**Entries supplied**
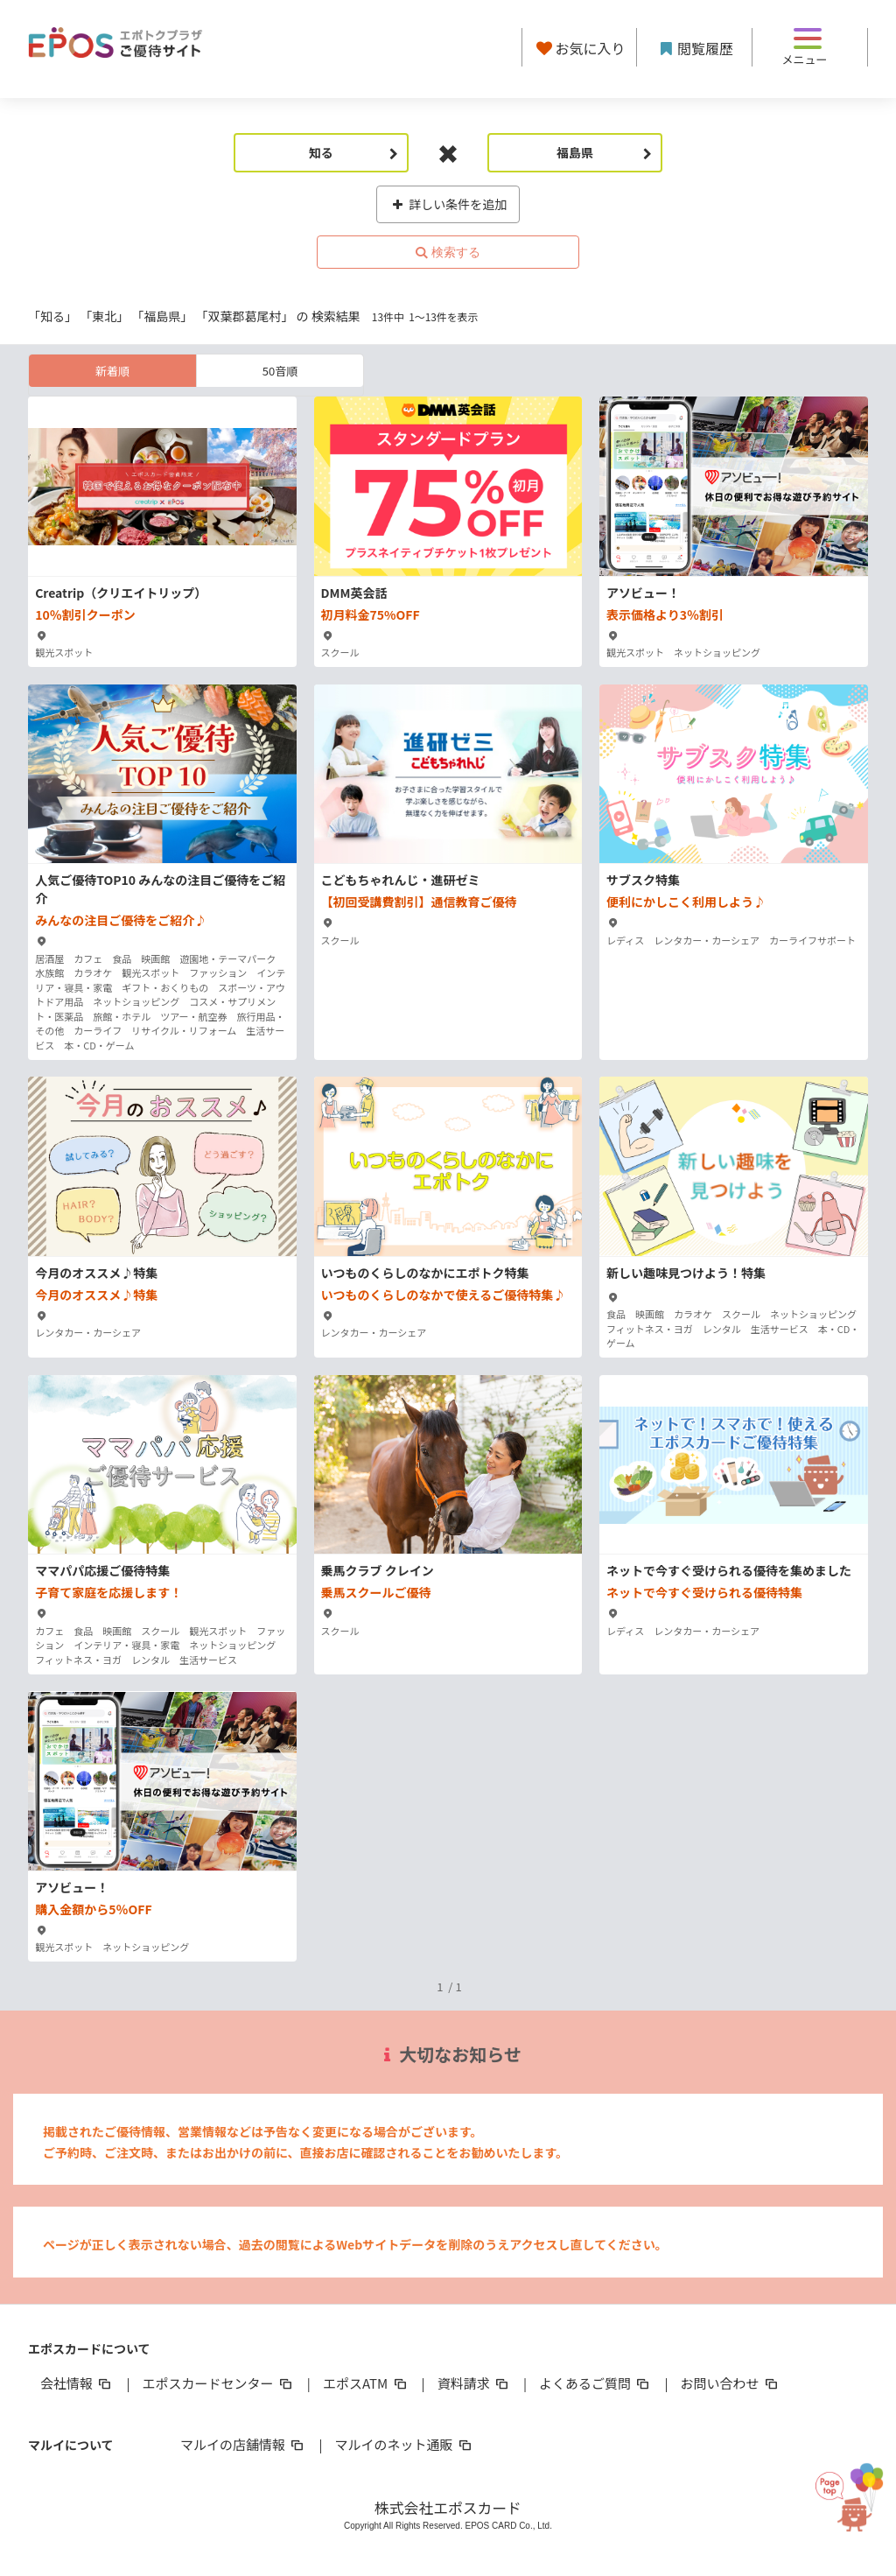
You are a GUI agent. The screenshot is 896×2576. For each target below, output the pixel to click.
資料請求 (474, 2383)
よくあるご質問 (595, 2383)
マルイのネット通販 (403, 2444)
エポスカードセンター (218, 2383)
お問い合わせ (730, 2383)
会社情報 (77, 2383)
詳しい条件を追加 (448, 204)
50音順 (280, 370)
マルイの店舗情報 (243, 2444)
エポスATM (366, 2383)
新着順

**Work instructions**
Reproduce the material above in full, exactly, with no images.

**Response to this task**
You are a GUI agent. The screenshot is 896×2576. For each target below, output the pixel to click.
資料請求 (474, 2383)
よくあるご質問 (595, 2383)
マルイのネット通販 (403, 2444)
エポスカードセンター (218, 2383)
お問い合わせ (730, 2383)
会社情報 (77, 2383)
詳しい条件を追加 (448, 204)
50音順 (280, 370)
マルイの店舗情報 (243, 2444)
エポスATM (366, 2383)
新着順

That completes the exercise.